マイホームを新築したりする場合には、住宅そのもの以外にも費用がかかるものです。例えば、門や塀などがそうですし、人によっては電化製品や家具まで買い換える場合もあるかもしれません。

住宅ローン控除を受ける場合、このような費用は住宅の取得価額としてどこまで含めてよいのかということが気になるところです。

▽そもそも住宅ローン控除の計算というのはどういう方法で計算しているのでしょうか?

これについては、 住宅等の取得等(注)に係るその年12月31日時点の住宅ローン等の金額の合計額を基にして計算することになっています。このとき、住宅ローン等の合計額が住宅等の取得等の額を超える場合には、住宅等の取得等の額を基にして計算することになります。

▽では、住宅等の取得等の額というのはどうでしょうか?

これについては、原則として 門、塀等の構築物、電気器具、家具セット等の器具、備品や車庫等の建物などの構築物等の取得価額は含まれないことになっています。

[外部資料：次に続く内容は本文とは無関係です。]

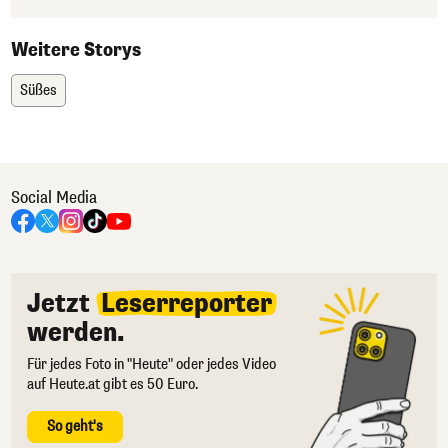
Weitere Storys
Süßes
Social Media
Jetzt
Leserreporter
werden.
Für jedes Foto in "Heute" oder jedes Video
auf Heute.at gibt es 50 Euro.
So geht's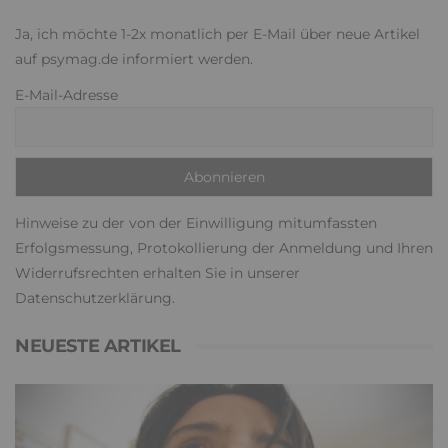
Ja, ich möchte 1-2x monatlich per E-Mail über neue Artikel
auf psymag.de informiert werden.
E-Mail-Adresse
Hinweise zu der von der Einwilligung mitumfassten
Erfolgsmessung, Protokollierung der Anmeldung und Ihren
Widerrufsrechten erhalten Sie in unserer
Datenschutzerklärung
.
NEUESTE ARTIKEL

ただし、住宅と併せて同じ人から取得する構築物等については、実務的に区分して計算するのは困難ですし、またそれを厳密に区分するというのは取引の実情にもそいませんので、以下のような場合には、その構築物等の取得価額を住宅の取得価額に含めてもよいことになっています。

・住宅と併せて同じ人から取得する構築物であること
・その取得価額が僅少と認められること

ちなみに、ここで「僅少と認められる 」というのはどの程度のものかという疑問が生じたかと思いますが、通常は、門や塀等の取得価額が、住宅そのものの取得価額と門や塀の取得価額を合計した金額の10%未満ということになっています。

(注)住宅の新築・購入(一定の敷地の購入を含む)・増改築等のことです。